◆ SOURCE DATA:

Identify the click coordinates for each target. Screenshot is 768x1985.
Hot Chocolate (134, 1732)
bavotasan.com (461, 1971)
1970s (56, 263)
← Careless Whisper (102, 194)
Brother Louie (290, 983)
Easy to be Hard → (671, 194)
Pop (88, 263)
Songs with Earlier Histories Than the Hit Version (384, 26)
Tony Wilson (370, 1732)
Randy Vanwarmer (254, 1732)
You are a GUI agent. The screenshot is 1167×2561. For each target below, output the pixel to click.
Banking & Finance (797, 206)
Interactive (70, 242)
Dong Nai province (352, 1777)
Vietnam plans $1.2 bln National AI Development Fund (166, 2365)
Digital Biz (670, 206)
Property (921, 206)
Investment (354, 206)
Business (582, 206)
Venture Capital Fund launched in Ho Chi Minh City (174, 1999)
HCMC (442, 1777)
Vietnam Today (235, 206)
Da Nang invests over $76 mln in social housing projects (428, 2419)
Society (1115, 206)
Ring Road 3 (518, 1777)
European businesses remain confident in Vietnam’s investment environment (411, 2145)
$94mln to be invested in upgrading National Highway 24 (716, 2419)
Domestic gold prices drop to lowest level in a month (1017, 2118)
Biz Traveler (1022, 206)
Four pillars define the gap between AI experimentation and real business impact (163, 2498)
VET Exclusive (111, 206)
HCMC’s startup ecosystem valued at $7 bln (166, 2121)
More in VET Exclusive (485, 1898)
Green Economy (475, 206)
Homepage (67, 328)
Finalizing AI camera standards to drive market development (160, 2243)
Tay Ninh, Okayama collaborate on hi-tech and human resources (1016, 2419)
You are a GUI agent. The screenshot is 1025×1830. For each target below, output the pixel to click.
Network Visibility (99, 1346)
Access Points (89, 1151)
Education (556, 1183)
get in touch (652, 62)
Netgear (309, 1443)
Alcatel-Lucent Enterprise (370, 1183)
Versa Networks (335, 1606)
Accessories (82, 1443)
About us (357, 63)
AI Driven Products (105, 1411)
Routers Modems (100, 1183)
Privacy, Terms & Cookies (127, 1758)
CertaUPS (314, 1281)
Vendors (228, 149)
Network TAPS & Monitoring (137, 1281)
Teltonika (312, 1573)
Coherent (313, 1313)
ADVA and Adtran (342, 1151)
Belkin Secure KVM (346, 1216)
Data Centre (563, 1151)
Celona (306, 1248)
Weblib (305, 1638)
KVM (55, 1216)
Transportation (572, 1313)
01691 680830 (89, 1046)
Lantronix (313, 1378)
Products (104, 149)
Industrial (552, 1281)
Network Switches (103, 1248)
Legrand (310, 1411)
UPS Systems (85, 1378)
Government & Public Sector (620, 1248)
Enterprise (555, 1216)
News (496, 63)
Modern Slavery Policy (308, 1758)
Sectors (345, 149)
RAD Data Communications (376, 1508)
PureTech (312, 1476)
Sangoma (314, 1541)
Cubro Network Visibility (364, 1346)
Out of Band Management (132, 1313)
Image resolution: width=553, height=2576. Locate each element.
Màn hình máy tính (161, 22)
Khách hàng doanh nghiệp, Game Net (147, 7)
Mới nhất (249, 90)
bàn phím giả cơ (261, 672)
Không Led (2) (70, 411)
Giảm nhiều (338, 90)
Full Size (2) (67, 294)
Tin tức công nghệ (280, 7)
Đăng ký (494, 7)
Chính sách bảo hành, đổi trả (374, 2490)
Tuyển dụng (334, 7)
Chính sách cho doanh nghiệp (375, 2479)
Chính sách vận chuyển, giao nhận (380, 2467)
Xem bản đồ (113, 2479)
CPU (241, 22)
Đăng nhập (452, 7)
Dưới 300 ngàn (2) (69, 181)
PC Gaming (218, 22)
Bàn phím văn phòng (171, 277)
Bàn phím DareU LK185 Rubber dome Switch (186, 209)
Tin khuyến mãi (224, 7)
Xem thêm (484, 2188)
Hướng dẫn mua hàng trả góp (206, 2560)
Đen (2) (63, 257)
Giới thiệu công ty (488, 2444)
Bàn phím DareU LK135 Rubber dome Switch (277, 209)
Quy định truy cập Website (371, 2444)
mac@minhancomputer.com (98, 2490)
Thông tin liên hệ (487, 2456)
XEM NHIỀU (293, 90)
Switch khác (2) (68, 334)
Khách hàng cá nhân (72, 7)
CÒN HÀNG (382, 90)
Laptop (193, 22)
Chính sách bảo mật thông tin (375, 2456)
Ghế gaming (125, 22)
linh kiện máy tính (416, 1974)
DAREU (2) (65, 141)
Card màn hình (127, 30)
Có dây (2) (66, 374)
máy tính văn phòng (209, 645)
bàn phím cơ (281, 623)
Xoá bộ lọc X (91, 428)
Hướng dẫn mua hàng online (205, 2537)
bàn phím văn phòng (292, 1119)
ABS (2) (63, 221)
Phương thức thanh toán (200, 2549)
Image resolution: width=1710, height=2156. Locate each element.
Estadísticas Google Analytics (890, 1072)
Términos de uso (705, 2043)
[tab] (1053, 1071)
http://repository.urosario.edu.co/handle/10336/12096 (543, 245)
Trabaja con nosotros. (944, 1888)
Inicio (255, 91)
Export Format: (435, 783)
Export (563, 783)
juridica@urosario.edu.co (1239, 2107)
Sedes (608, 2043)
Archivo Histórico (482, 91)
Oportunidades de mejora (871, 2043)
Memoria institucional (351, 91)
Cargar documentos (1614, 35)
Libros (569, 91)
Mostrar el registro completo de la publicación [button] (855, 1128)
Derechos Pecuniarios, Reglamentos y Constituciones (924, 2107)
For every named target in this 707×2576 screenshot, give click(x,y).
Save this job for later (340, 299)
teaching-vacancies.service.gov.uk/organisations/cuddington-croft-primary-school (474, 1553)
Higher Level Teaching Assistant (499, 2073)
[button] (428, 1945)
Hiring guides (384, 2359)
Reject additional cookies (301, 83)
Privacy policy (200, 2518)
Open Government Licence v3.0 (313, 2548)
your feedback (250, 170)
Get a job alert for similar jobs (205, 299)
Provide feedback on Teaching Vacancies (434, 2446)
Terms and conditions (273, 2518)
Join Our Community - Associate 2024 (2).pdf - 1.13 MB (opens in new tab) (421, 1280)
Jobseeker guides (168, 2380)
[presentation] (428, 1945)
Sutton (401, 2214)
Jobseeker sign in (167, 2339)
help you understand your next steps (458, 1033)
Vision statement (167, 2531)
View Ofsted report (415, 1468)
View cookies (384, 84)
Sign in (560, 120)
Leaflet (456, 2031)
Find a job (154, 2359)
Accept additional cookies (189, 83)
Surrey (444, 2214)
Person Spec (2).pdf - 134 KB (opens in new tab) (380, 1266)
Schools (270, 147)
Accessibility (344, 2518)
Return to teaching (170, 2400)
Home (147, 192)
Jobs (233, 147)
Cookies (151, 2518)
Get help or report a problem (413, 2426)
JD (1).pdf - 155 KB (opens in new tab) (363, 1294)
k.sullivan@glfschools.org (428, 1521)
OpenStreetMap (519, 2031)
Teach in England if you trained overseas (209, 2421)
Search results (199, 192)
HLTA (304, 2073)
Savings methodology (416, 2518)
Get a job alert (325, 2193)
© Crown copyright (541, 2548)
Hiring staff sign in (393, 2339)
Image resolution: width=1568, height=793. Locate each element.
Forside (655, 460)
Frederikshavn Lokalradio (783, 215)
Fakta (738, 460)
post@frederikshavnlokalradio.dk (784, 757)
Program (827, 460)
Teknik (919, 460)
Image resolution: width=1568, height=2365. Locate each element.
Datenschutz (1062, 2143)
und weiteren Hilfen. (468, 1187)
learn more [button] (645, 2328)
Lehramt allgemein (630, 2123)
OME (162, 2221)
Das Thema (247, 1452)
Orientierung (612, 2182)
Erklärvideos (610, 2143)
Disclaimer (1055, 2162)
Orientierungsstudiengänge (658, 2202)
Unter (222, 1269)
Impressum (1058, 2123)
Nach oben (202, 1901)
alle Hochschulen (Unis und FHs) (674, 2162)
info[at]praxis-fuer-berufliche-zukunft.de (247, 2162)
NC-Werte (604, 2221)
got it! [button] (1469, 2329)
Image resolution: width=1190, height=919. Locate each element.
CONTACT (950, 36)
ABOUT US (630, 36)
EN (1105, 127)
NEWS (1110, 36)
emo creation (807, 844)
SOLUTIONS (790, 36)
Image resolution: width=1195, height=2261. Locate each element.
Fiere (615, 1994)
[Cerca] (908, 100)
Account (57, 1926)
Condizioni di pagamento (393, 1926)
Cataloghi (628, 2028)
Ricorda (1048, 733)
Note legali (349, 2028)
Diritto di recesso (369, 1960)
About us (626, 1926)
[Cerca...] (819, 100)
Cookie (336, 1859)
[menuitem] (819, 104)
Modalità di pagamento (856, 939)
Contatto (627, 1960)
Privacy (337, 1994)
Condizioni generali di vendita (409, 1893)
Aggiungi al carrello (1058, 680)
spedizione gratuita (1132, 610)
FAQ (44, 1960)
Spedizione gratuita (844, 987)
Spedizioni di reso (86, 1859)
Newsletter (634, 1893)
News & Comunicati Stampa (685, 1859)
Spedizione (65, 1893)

◆ WORK ORDER:
Word for word, reproduce the listing from its first line through the line that has "Domestic gold prices" in it, and go no further.

◆ PROBLEM SOLUTION:
Identify the click coordinates for each target. Screenshot is 768x1985.
Hot Chocolate (134, 1732)
bavotasan.com (461, 1971)
1970s (56, 263)
← Careless Whisper (102, 194)
Brother Louie (290, 983)
Easy to be Hard → (671, 194)
Pop (88, 263)
Songs with Earlier Histories Than the Hit Version (384, 26)
Tony Wilson (370, 1732)
Randy Vanwarmer (254, 1732)
You are a GUI agent. The screenshot is 1167×2561. For each target below, output the pixel to click.
Banking & Finance (797, 206)
Interactive (70, 242)
Dong Nai province (352, 1777)
Vietnam plans $1.2 bln National AI Development Fund (166, 2365)
Digital Biz (670, 206)
Property (921, 206)
Investment (354, 206)
Business (582, 206)
Venture Capital Fund launched in Ho Chi Minh City (174, 1999)
HCMC (442, 1777)
Vietnam Today (235, 206)
Da Nang invests over $76 mln in social housing projects (428, 2419)
Society (1115, 206)
Ring Road 3 (518, 1777)
European businesses remain confident in Vietnam’s investment environment (411, 2145)
$94mln to be invested in upgrading National Highway 24 (716, 2419)
Domestic gold prices drop to lowest level in a month (1017, 2118)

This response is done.